Task prompt: Retype only the lines that run from the top of the material below to the line bearing "Vzpomenete si, kdy", inclusive, and keep the pictures out.
[Dataset excerpts — start]
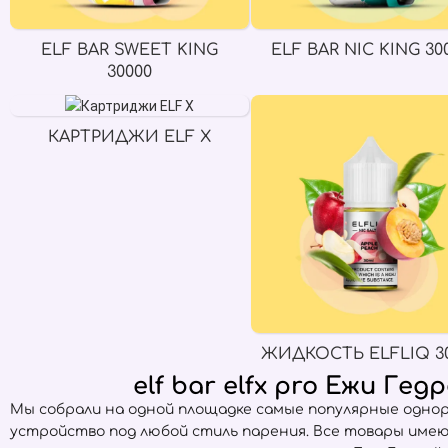
ELF BAR SWEET KING
ELF BAR NIC KING 30
30000
КАРТРИДЖИ ELF X
ЖИДКОСТЬ ELFLIQ 3
elf bar elfx pro Ежи Г
Мы собрали на одной площадке самые популярные одно
устройство под любой стиль парения. Все товары име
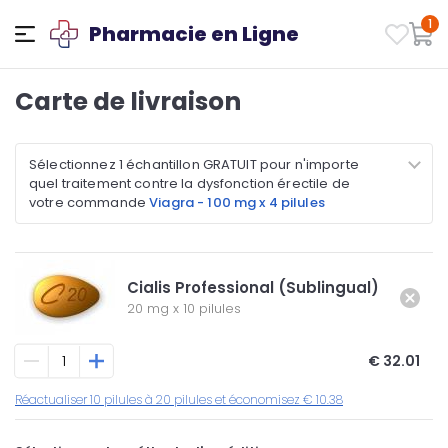
1
Pharmacie en Ligne
Carte de livraison
Sélectionnez 1 échantillon GRATUIT pour n'importe
quel traitement contre la dysfonction érectile de
votre commande
Viagra - 100 mg x 4 pilules
Cialis Professional (Sublingual)
20 mg
x
10 pilules
€ 32.01
Réactualiser 10 pilules à 20 pilules et économisez € 10.38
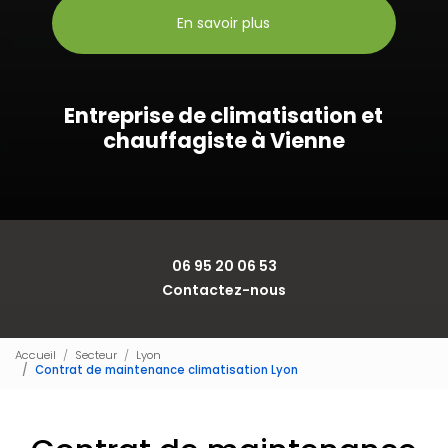
En savoir plus
Entreprise de climatisation et
chauffagiste à Vienne
06 95 20 06 53
Contactez-nous
Accueil
Secteur
Lyon
Contrat de maintenance climatisation Lyon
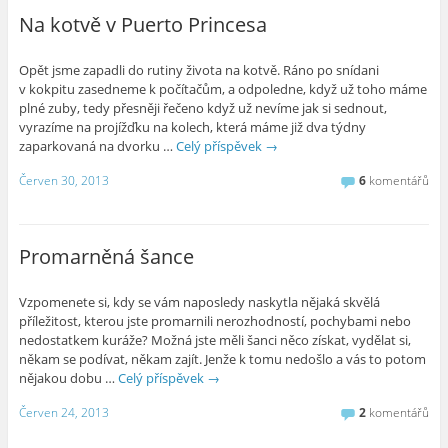
Na kotvě v Puerto Princesa
Opět jsme zapadli do rutiny života na kotvě. Ráno po snídani
v kokpitu zasedneme k počítačům, a odpoledne, když už toho máme
plné zuby, tedy přesněji řečeno když už nevíme jak si sednout,
vyrazíme na projížďku na kolech, která máme již dva týdny
zaparkovaná na dvorku …
Celý příspěvek
→
Červen 30, 2013
6
komentářů
Promarněná šance
Vzpomenete si, kdy se vám naposledy naskytla nějaká skvělá
příležitost, kterou jste promarnili nerozhodností, pochybami nebo
nedostatkem kuráže? Možná jste měli šanci něco získat, vydělat si,
někam se podívat, někam zajít. Jenže k tomu nedošlo a vás to potom
nějakou dobu …
Celý příspěvek
→
Červen 24, 2013
2
komentářů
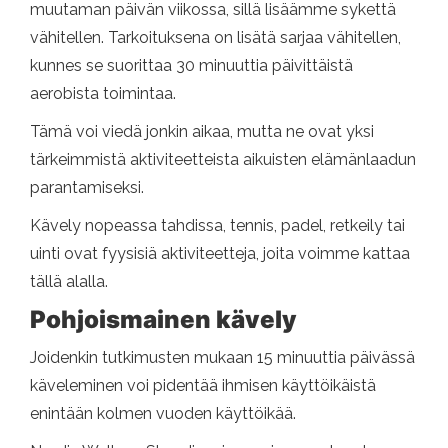
muutaman päivän viikossa, sillä lisäämme sykettä
vähitellen. Tarkoituksena on lisätä sarjaa vähitellen,
kunnes se suorittaa 30 minuuttia päivittäistä
aerobista toimintaa.
Tämä voi viedä jonkin aikaa, mutta ne ovat yksi
tärkeimmistä aktiviteetteista aikuisten elämänlaadun
parantamiseksi.
Kävely nopeassa tahdissa, tennis, padel, retkeily tai
uinti ovat fyysisiä aktiviteetteja, joita voimme kattaa
tällä alalla.
Pohjoismainen kävely
Joidenkin tutkimusten mukaan 15 minuuttia päivässä
käveleminen voi pidentää ihmisen käyttöikäistä
enintään kolmen vuoden käyttöikää.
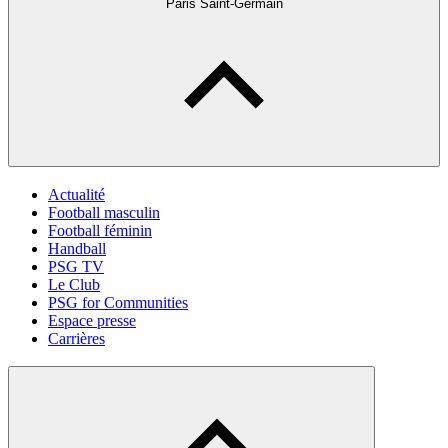
Paris Saint-Germain
Actualité
Football masculin
Football féminin
Handball
PSG TV
Le Club
PSG for Communities
Espace presse
Carrières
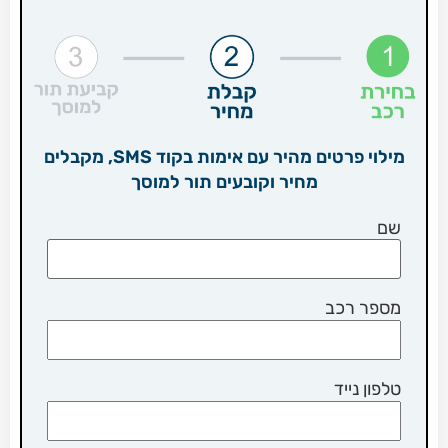
מילוי פרטים מהיר עם אימות בקוד SMS, מקבלים
מחיר וקובעים תור למוסך
שם
מספר רכב
טלפון נייד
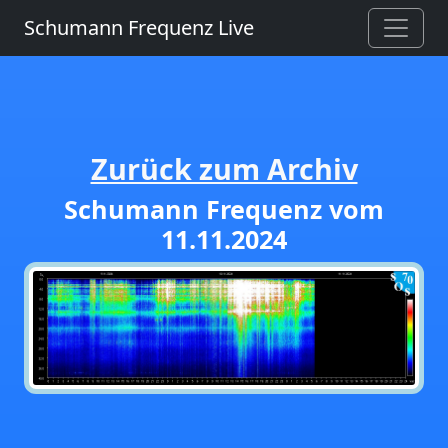
Schumann Frequenz Live
Zurück zum Archiv
Schumann Frequenz vom
11.11.2024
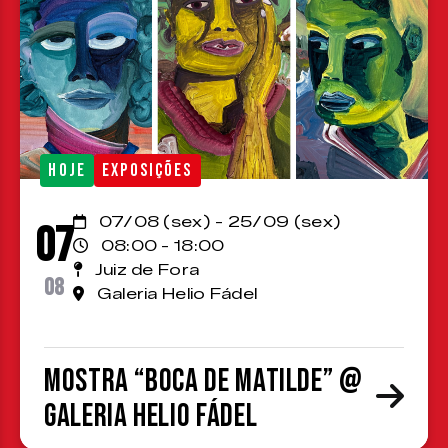
HOJE
EXPOSIÇÕES
07/08 (sex) - 25/09 (sex)
07
08:00 - 18:00
Juiz de Fora
08
Galeria Helio Fádel
Mostra “Boca de Matilde” @
Galeria Helio Fádel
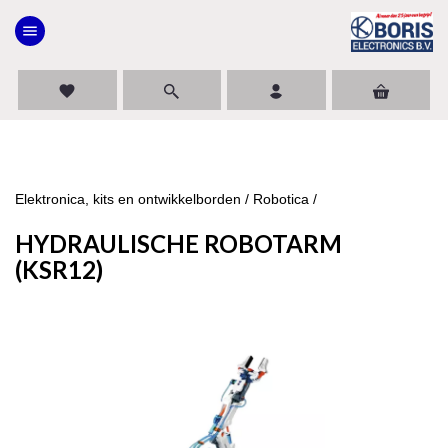
menu
favorite
Elektronica, kits en ontwikkelborden
/
Robotica
/
HYDRAULISCHE ROBOTARM
(KSR12)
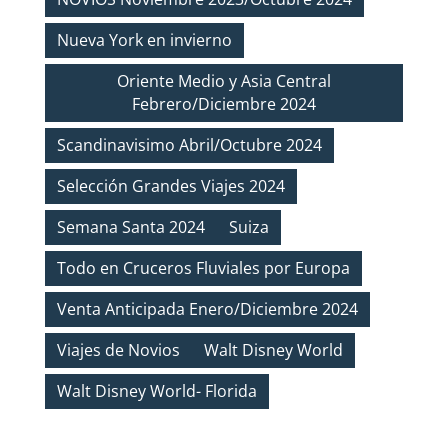
Nueva York en invierno
Oriente Medio y Asia Central
Febrero/Diciembre 2024
Scandinavisimo Abril/Octubre 2024
Selección Grandes Viajes 2024
Semana Santa 2024
Suiza
Todo en Cruceros Fluviales por Europa
Venta Anticipada Enero/Diciembre 2024
Viajes de Novios
Walt Disney World
Walt Disney World- Florida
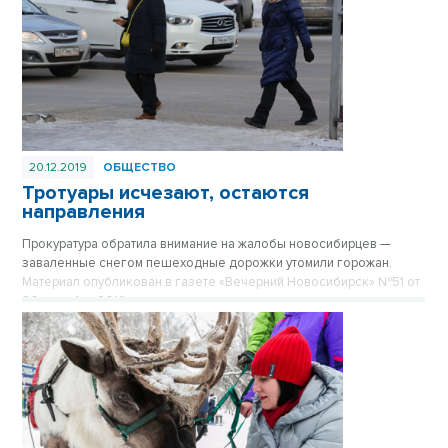
20.12.2019
ОБЩЕСТВО
Тротуары исчезают, остаются
направления
Прокуратура обратила внимание на жалобы новосибирцев —
заваленные снегом пешеходные дорожки утомили горожан.
Материал опубликован в газете «Вечерний Новосибирск» №51 от
20 декабря 2019 года.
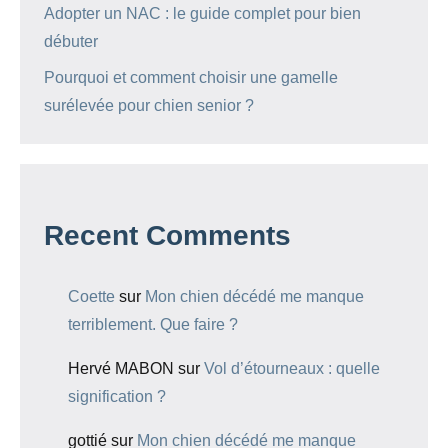
Adopter un NAC : le guide complet pour bien
débuter
Pourquoi et comment choisir une gamelle
surélevée pour chien senior ?
Recent Comments
Coette
sur
Mon chien décédé me manque
terriblement. Que faire ?
Hervé MABON
sur
Vol d’étourneaux : quelle
signification ?
gottié
sur
Mon chien décédé me manque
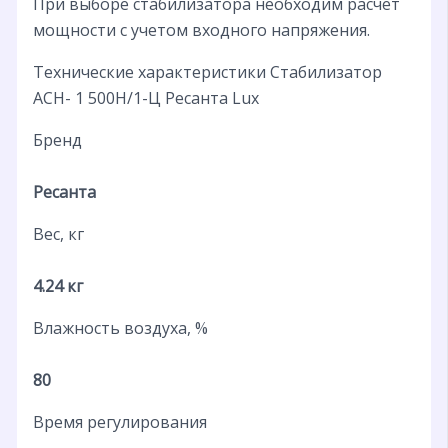
При выборе стабилизатора необходим расчет
мощности с учетом входного напряжения.
Технические характеристики Стабилизатор
АСН- 1 500Н/1-Ц Ресанта Lux
Бренд
Ресанта
Вес, кг
4.24 кг
Влажность воздуха, %
80
Время регулирования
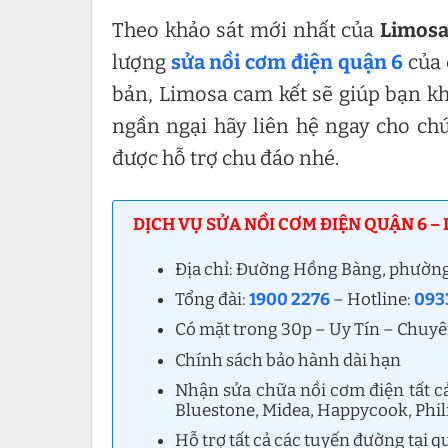
Theo khảo sát mới nhất của
Limos
lượng
sửa nồi cơm điện quận 6
của 
bản, Limosa cam kết sẽ giúp bạn k
ngần ngại hãy liên hệ ngay cho ch
được hỗ trợ chu đáo nhé.
DỊCH VỤ SỬA NỒI CƠM ĐIỆN QUẬN 6 – 
Địa chỉ: Đường Hồng Bàng, phường
Tổng đài:
1900 2276
– Hotline:
0933
Có mặt trong 30p – Uy Tín – Chuy
Chính sách bảo hành dài hạn
Nhận sửa chữa nồi cơm điện tất c
Bluestone, Midea, Happycook, Phil
Hỗ trợ tất cả các tuyến đường tại q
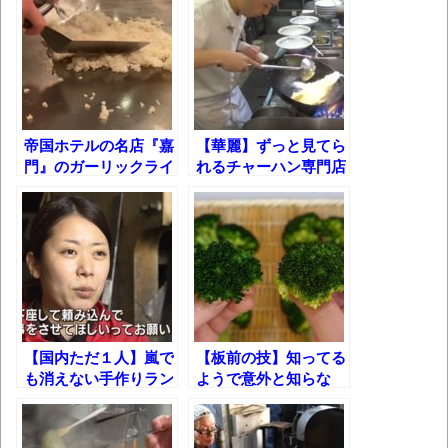
壊れたエアコンと歌えないボク
バージョンアップ情報更新 AOMEI
Backupper Standard 8.3.0 などバージョンア
ップ
帝国ホテルの名店『嘉
【華麗】ずっと見てら
高嶋ちさ子、ダウン症の姉が暴行事件！事
門』のガーリックライ
れるチャーハン専門店
件の一部始終と衝撃の結末
スが出来るまで!!
の鍋振り!
【呆然】北海道旅行ワイ「ウニイクラ丼特
盛で食うぞ！！！うおおおおおおお
お！！！！！」→結
果･････････････････････････････
【動画】カニ、ちょっかい出してきた陰に
【国内ただ１人】嵐で
【板前の技】知ってる
ブチギレ
も消えない手作りラン
ようで意外と知らな
タンの作り手
い! ブロッコリーの洗
長野県のなめこのデカさが規格外だったｗ
い方&茹で方!
ｗ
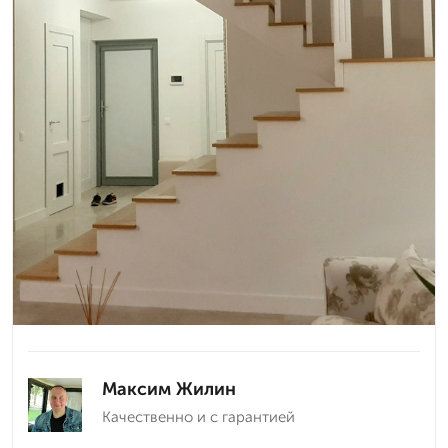
Максим Жилин
Качественно и с гарантией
[Dataset excerpts — finish]
Output:
ELF BAR SWEET KING
ELF BAR NIC KING 30
30000
КАРТРИДЖИ ELF X
ЖИДКОСТЬ ELFLIQ 3
elf bar elfx pro Ежи Г
Мы собрали на одной площадке самые популярные одно
устройство под любой стиль парения. Все товары име
1
Pharmacie en Ligne
Carte de livraison
Sélectionnez 1 échantillon GRATUIT pour n'importe
quel traitement contre la dysfonction érectile de
votre commande
Viagra - 100 mg x 4 pilules
Cialis Professional (Sublingual)
20 mg
x
10 pilules
€ 32.01
Réactualiser 10 pilules à 20 pilules et économisez € 10.38
En savoir plus
Entreprise de climatisation et
chauffagiste à Vienne
06 95 20 06 53
Contactez-nous
Accueil
Secteur
Lyon
Contrat de maintenance climatisation Lyon
Na kotvě v Puerto Princesa
Opět jsme zapadli do rutiny života na kotvě. Ráno po snídani
v kokpitu zasedneme k počítačům, a odpoledne, když už toho máme
plné zuby, tedy přesněji řečeno když už nevíme jak si sednout,
vyrazíme na projížďku na kolech, která máme již dva týdny
zaparkovaná na dvorku …
Celý příspěvek
→
Červen 30, 2013
6
komentářů
Promarněná šance
Vzpomenete si, kdy se vám naposledy naskytla nějaká skvělá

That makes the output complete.